Without any of the pictures, print every record below exactly.

==*==

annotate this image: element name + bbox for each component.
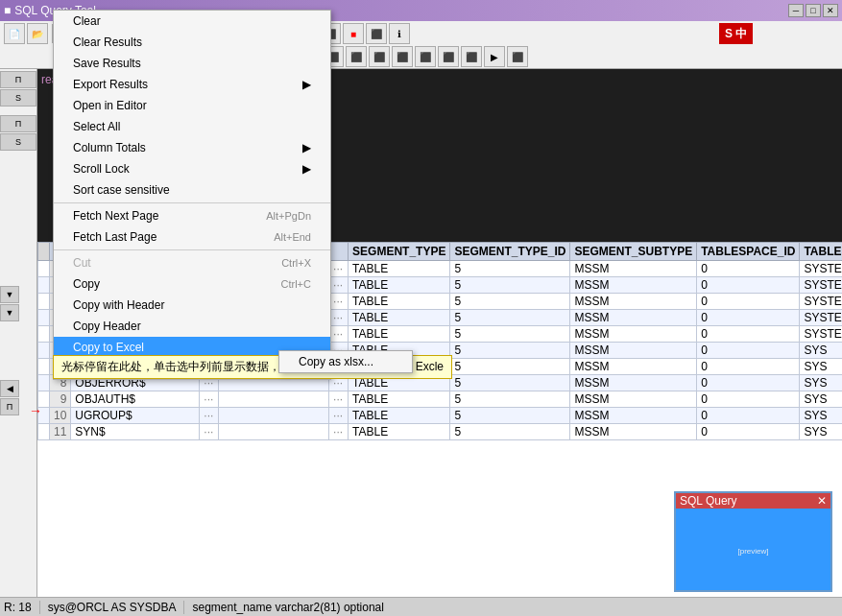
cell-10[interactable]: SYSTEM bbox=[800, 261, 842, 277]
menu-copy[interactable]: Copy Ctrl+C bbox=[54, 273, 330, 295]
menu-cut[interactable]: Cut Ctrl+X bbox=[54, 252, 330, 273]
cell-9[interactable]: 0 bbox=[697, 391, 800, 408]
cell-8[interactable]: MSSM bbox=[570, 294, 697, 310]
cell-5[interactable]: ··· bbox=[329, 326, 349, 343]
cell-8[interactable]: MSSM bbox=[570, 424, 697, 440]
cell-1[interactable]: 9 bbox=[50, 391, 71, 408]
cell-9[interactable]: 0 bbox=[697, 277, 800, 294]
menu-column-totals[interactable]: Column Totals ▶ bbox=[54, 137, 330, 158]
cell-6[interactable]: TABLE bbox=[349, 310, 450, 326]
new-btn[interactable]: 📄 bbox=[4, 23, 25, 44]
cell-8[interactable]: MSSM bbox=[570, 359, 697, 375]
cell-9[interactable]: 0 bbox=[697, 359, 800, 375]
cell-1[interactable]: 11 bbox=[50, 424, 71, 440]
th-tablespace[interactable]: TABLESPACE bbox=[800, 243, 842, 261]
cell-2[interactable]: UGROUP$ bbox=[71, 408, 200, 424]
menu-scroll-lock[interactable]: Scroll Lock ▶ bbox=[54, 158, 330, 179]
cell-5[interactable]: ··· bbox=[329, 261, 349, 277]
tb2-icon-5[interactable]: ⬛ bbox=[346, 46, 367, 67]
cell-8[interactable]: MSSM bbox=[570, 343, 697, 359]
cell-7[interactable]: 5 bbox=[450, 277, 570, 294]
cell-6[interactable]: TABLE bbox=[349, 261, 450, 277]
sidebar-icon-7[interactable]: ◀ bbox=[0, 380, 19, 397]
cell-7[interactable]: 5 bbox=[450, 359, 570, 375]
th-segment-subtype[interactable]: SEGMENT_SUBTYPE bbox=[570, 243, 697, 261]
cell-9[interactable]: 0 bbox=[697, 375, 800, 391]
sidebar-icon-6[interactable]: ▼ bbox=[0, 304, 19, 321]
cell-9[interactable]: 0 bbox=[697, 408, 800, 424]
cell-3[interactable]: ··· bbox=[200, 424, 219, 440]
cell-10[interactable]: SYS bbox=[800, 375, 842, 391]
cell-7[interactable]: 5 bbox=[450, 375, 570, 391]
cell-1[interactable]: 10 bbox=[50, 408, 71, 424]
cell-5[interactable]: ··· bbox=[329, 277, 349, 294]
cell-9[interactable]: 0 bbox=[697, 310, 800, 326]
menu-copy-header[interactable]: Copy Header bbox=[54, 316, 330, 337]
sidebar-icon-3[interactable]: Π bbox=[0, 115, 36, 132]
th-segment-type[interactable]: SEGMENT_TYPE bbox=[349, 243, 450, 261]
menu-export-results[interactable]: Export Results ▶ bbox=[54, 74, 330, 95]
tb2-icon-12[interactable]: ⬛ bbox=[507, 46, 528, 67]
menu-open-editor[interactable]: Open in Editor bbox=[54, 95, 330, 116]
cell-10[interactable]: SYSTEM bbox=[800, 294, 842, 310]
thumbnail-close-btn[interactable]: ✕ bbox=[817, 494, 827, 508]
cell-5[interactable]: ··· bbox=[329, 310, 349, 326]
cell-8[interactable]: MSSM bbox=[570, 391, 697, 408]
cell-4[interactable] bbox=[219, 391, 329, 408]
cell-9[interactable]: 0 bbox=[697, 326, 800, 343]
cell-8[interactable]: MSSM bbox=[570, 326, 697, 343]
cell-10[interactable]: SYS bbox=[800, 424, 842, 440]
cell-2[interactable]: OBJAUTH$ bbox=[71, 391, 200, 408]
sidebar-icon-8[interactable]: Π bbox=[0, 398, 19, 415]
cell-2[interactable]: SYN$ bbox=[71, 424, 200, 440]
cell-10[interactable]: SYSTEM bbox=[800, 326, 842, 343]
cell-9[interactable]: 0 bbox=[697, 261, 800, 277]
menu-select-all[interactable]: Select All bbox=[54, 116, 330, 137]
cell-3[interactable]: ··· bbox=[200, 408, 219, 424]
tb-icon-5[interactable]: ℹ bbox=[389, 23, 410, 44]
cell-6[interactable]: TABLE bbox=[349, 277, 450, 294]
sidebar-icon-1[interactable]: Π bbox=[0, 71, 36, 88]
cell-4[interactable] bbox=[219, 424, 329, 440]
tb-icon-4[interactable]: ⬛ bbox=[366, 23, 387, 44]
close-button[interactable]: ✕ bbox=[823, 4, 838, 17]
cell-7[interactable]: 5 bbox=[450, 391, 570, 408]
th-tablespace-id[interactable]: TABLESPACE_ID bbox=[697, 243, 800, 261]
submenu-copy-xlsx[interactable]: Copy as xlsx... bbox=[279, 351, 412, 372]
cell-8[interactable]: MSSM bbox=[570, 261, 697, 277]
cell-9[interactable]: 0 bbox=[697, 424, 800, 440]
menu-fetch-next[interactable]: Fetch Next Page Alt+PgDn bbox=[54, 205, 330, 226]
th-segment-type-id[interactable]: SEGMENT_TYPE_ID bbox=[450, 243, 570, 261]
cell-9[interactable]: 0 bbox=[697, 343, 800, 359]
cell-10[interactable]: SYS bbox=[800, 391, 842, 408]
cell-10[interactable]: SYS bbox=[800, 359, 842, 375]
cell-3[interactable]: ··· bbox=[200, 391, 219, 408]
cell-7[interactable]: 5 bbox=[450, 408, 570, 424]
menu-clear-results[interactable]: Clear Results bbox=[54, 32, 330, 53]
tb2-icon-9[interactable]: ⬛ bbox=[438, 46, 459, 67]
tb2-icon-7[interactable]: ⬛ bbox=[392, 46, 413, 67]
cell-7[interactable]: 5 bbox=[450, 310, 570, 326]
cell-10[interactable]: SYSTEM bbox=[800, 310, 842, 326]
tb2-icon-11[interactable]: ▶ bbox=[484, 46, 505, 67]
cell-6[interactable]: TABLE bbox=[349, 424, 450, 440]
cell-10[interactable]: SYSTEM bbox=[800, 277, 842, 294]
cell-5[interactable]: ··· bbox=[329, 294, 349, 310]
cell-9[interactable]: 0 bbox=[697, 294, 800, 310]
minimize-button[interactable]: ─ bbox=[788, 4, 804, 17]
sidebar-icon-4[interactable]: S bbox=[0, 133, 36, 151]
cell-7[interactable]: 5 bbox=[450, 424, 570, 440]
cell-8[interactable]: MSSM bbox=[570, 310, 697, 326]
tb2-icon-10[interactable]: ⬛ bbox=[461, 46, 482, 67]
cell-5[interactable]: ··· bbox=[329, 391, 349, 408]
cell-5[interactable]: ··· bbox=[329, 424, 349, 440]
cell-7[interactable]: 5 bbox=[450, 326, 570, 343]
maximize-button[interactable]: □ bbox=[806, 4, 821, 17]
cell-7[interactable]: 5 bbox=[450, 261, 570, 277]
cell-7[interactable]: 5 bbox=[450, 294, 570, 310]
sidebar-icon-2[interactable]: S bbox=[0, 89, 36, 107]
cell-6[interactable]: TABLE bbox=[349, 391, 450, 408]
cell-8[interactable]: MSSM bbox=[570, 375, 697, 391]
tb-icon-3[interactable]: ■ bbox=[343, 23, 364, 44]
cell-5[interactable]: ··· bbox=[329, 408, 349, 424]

==*==

§ Solution to this problem:
annotate this image: element name + bbox for each component.
cell-10[interactable]: SYSTEM bbox=[800, 261, 842, 277]
menu-copy[interactable]: Copy Ctrl+C bbox=[54, 273, 330, 295]
menu-cut[interactable]: Cut Ctrl+X bbox=[54, 252, 330, 273]
cell-9[interactable]: 0 bbox=[697, 391, 800, 408]
cell-8[interactable]: MSSM bbox=[570, 294, 697, 310]
cell-5[interactable]: ··· bbox=[329, 326, 349, 343]
cell-8[interactable]: MSSM bbox=[570, 424, 697, 440]
cell-1[interactable]: 9 bbox=[50, 391, 71, 408]
cell-9[interactable]: 0 bbox=[697, 277, 800, 294]
menu-column-totals[interactable]: Column Totals ▶ bbox=[54, 137, 330, 158]
cell-6[interactable]: TABLE bbox=[349, 310, 450, 326]
new-btn[interactable]: 📄 bbox=[4, 23, 25, 44]
cell-8[interactable]: MSSM bbox=[570, 359, 697, 375]
cell-9[interactable]: 0 bbox=[697, 359, 800, 375]
cell-1[interactable]: 11 bbox=[50, 424, 71, 440]
th-tablespace[interactable]: TABLESPACE bbox=[800, 243, 842, 261]
cell-2[interactable]: UGROUP$ bbox=[71, 408, 200, 424]
menu-scroll-lock[interactable]: Scroll Lock ▶ bbox=[54, 158, 330, 179]
cell-5[interactable]: ··· bbox=[329, 261, 349, 277]
tb2-icon-5[interactable]: ⬛ bbox=[346, 46, 367, 67]
cell-8[interactable]: MSSM bbox=[570, 343, 697, 359]
cell-7[interactable]: 5 bbox=[450, 277, 570, 294]
cell-6[interactable]: TABLE bbox=[349, 261, 450, 277]
sidebar-icon-7[interactable]: ◀ bbox=[0, 380, 19, 397]
cell-7[interactable]: 5 bbox=[450, 359, 570, 375]
th-segment-subtype[interactable]: SEGMENT_SUBTYPE bbox=[570, 243, 697, 261]
cell-9[interactable]: 0 bbox=[697, 375, 800, 391]
sidebar-icon-6[interactable]: ▼ bbox=[0, 304, 19, 321]
cell-9[interactable]: 0 bbox=[697, 408, 800, 424]
cell-3[interactable]: ··· bbox=[200, 424, 219, 440]
cell-10[interactable]: SYS bbox=[800, 375, 842, 391]
cell-7[interactable]: 5 bbox=[450, 375, 570, 391]
cell-1[interactable]: 10 bbox=[50, 408, 71, 424]
cell-5[interactable]: ··· bbox=[329, 277, 349, 294]
cell-9[interactable]: 0 bbox=[697, 310, 800, 326]
menu-copy-header[interactable]: Copy Header bbox=[54, 316, 330, 337]
sidebar-icon-3[interactable]: Π bbox=[0, 115, 36, 132]
th-segment-type[interactable]: SEGMENT_TYPE bbox=[349, 243, 450, 261]
menu-export-results[interactable]: Export Results ▶ bbox=[54, 74, 330, 95]
tb2-icon-12[interactable]: ⬛ bbox=[507, 46, 528, 67]
menu-open-editor[interactable]: Open in Editor bbox=[54, 95, 330, 116]
cell-10[interactable]: SYSTEM bbox=[800, 294, 842, 310]
thumbnail-close-btn[interactable]: ✕ bbox=[817, 494, 827, 508]
cell-5[interactable]: ··· bbox=[329, 310, 349, 326]
cell-8[interactable]: MSSM bbox=[570, 391, 697, 408]
cell-4[interactable] bbox=[219, 391, 329, 408]
cell-9[interactable]: 0 bbox=[697, 326, 800, 343]
cell-8[interactable]: MSSM bbox=[570, 326, 697, 343]
cell-10[interactable]: SYS bbox=[800, 424, 842, 440]
cell-2[interactable]: OBJAUTH$ bbox=[71, 391, 200, 408]
sidebar-icon-8[interactable]: Π bbox=[0, 398, 19, 415]
cell-2[interactable]: SYN$ bbox=[71, 424, 200, 440]
cell-10[interactable]: SYSTEM bbox=[800, 326, 842, 343]
cell-9[interactable]: 0 bbox=[697, 261, 800, 277]
menu-select-all[interactable]: Select All bbox=[54, 116, 330, 137]
cell-3[interactable]: ··· bbox=[200, 408, 219, 424]
tb-icon-5[interactable]: ℹ bbox=[389, 23, 410, 44]
cell-6[interactable]: TABLE bbox=[349, 277, 450, 294]
sidebar-icon-1[interactable]: Π bbox=[0, 71, 36, 88]
cell-4[interactable] bbox=[219, 424, 329, 440]
tb-icon-4[interactable]: ⬛ bbox=[366, 23, 387, 44]
close-button[interactable]: ✕ bbox=[823, 4, 838, 17]
cell-7[interactable]: 5 bbox=[450, 391, 570, 408]
th-tablespace-id[interactable]: TABLESPACE_ID bbox=[697, 243, 800, 261]
submenu-copy-xlsx[interactable]: Copy as xlsx... bbox=[279, 351, 412, 372]
cell-8[interactable]: MSSM bbox=[570, 261, 697, 277]
cell-9[interactable]: 0 bbox=[697, 424, 800, 440]
menu-fetch-next[interactable]: Fetch Next Page Alt+PgDn bbox=[54, 205, 330, 226]
th-segment-type-id[interactable]: SEGMENT_TYPE_ID bbox=[450, 243, 570, 261]
cell-9[interactable]: 0 bbox=[697, 343, 800, 359]
cell-10[interactable]: SYS bbox=[800, 391, 842, 408]
cell-10[interactable]: SYS bbox=[800, 359, 842, 375]
cell-3[interactable]: ··· bbox=[200, 391, 219, 408]
cell-7[interactable]: 5 bbox=[450, 408, 570, 424]
menu-clear-results[interactable]: Clear Results bbox=[54, 32, 330, 53]
tb2-icon-9[interactable]: ⬛ bbox=[438, 46, 459, 67]
tb2-icon-7[interactable]: ⬛ bbox=[392, 46, 413, 67]
cell-7[interactable]: 5 bbox=[450, 310, 570, 326]
cell-10[interactable]: SYSTEM bbox=[800, 310, 842, 326]
tb2-icon-11[interactable]: ▶ bbox=[484, 46, 505, 67]
cell-6[interactable]: TABLE bbox=[349, 424, 450, 440]
cell-10[interactable]: SYSTEM bbox=[800, 277, 842, 294]
cell-5[interactable]: ··· bbox=[329, 294, 349, 310]
cell-9[interactable]: 0 bbox=[697, 294, 800, 310]
minimize-button[interactable]: ─ bbox=[788, 4, 804, 17]
sidebar-icon-4[interactable]: S bbox=[0, 133, 36, 151]
cell-7[interactable]: 5 bbox=[450, 424, 570, 440]
cell-8[interactable]: MSSM bbox=[570, 310, 697, 326]
tb2-icon-10[interactable]: ⬛ bbox=[461, 46, 482, 67]
cell-5[interactable]: ··· bbox=[329, 391, 349, 408]
cell-5[interactable]: ··· bbox=[329, 424, 349, 440]
cell-7[interactable]: 5 bbox=[450, 326, 570, 343]
maximize-button[interactable]: □ bbox=[806, 4, 821, 17]
cell-7[interactable]: 5 bbox=[450, 261, 570, 277]
cell-7[interactable]: 5 bbox=[450, 294, 570, 310]
sidebar-icon-2[interactable]: S bbox=[0, 89, 36, 107]
cell-6[interactable]: TABLE bbox=[349, 391, 450, 408]
cell-8[interactable]: MSSM bbox=[570, 375, 697, 391]
tb-icon-3[interactable]: ■ bbox=[343, 23, 364, 44]
cell-5[interactable]: ··· bbox=[329, 408, 349, 424]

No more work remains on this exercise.